Although the two models estimate similar trends in HIV incidence over the 2000–2008 period, age-specific estimates of incidence differ substantially, with the ASSA2003 model suggesting a greater concentration of female HIV incidence in women aged 15–24 (figure 5b). The models also differ substantially in the extent to which they attribute the reduction in HIV incidence over the 2000–2008 period to the impact of increased condom use and ART. The STI-HIV model estimates that if there had been no ART or increase in condom use, HIV incidence would not have changed significantly between 2000 and 2008, while the ASSA2003 model estimates that in counterfactual scenario (iii) HIV incidence in 2008 would have been lower than the level in 2000 by 17 per cent (95% CI: 10–25%) (table 1 and figure 4b). Both models estimate that a significant part of the reduction in HIV incidence is due to increased condom usage, although the two models differ in the extent to which they attribute the change in incidence to the impact of condoms. By 2008, the percentage reduction in incidence owing to increased condom use was 37 per cent (95% CI: 34–41%) in the STI–HIV model and 23 per cent (95% CI: 14–34%) in the ASSA2003 model. Both models also estimate a small reduction in incidence owing to ART.

3.3. The role of heterogeneity

The variation in the estimated impact of condoms can be explained largely by differences in modelled heterogeneity in susceptibility to HIV. Both models estimate a significant positive association (r = 0.84) between the reduction in incidence that would have been expected in counterfactual scenario (iii), and the coefficient of variation in HIV incidence (figure 6a). The reduction in HIV incidence owing to increased condom use and ART in 2008, expressed as a percentage of the HIV incidence that would have been expected in counterfactual scenario (iii) in 2000, is strongly negatively associated with the coefficient of variation in HIV incidence (r = −0.82 in the STI–HIV model and r = −0.31 in the ASSA2003 model). After controlling for the condom bias parameter, the association between the reduction in incidence owing to increased condom use/ART and the coefficient of variation becomes stronger in the ASSA2003 model (r = −0.89), but controlling for the condom bias parameter does not materially alter the other correlation coefficients (results not shown). The ASSA2003 model estimates a greater coefficient of variation, on average, than the STI–HIV model (table 1), and the smaller estimated impact of increased condom use in the ASSA2003 model is therefore explained by the higher degree of heterogeneity in susceptibility estimated in ASSA2003.

Figure 6.

Correlation between reduction in incidence and coefficient of variation in incidence.

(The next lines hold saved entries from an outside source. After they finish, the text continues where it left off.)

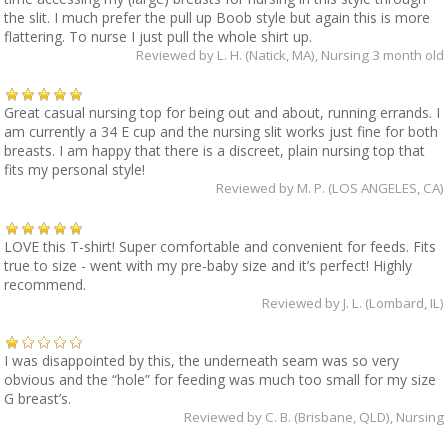
the slit. I much prefer the pull up Boob style but again this is more
flattering. To nurse I just pull the whole shirt up.
Reviewed by
L. H. (Natick, MA)
, Nursing 3 month old
Great casual nursing top for being out and about, running errands. I
am currently a 34 E cup and the nursing slit works just fine for both
breasts. I am happy that there is a discreet, plain nursing top that
fits my personal style!
Reviewed by
M. P. (LOS ANGELES, CA)
LOVE this T-shirt! Super comfortable and convenient for feeds. Fits
true to size - went with my pre-baby size and it’s perfect! Highly
recommend.
Reviewed by
J. L. (Lombard, IL)
I was disappointed by this, the underneath seam was so very
obvious and the “hole” for feeding was much too small for my size
G breast’s.
Reviewed by
C. B. (Brisbane, QLD)
, Nursing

Dark grey circles (STI–HIV model) and light grey circles (ASSA2003 model) represent results from the 1000 simulations in the posterior sample, for each model. (a) The reduction in incidence is calculated as the percentage reduction in HIV incidence that would have been expected between 2000 and 2008 in counterfactual scenario (iii). (b) The reduction in incidence is calculated as the difference between 2008 HIV incidence in the base and counterfactual (iii) scenarios, divided by the incidence that would have been expected in 2000 in counterfactual scenario (iii). The x-axis variables in (a,b) can be summed to obtain the net difference between the actual incidence in 2008 and the incidence that would have been expected in 2000 in the absence of increased condom use/ART, expressed as a percentage of the latter.

The model of Bacaër et al. [37] produced a substantially lower coefficient of variation in HIV incidence than the other two models (table 1). Consistent with the associations noted previously, this model estimated that in the absence of increased condom use and ART, a dramatic increase in HIV incidence would have been expected between 2000 and 2008, and that increased condom use has led to much more dramatic declines in incidence than the other two models suggest. However, the model produced similar estimates of the overall reduction in HIV incidence between 2000 and 2008 (25%) and the lifetime risk of HIV infection (55% in females and 51% in males) when compared with the other two models (table 1).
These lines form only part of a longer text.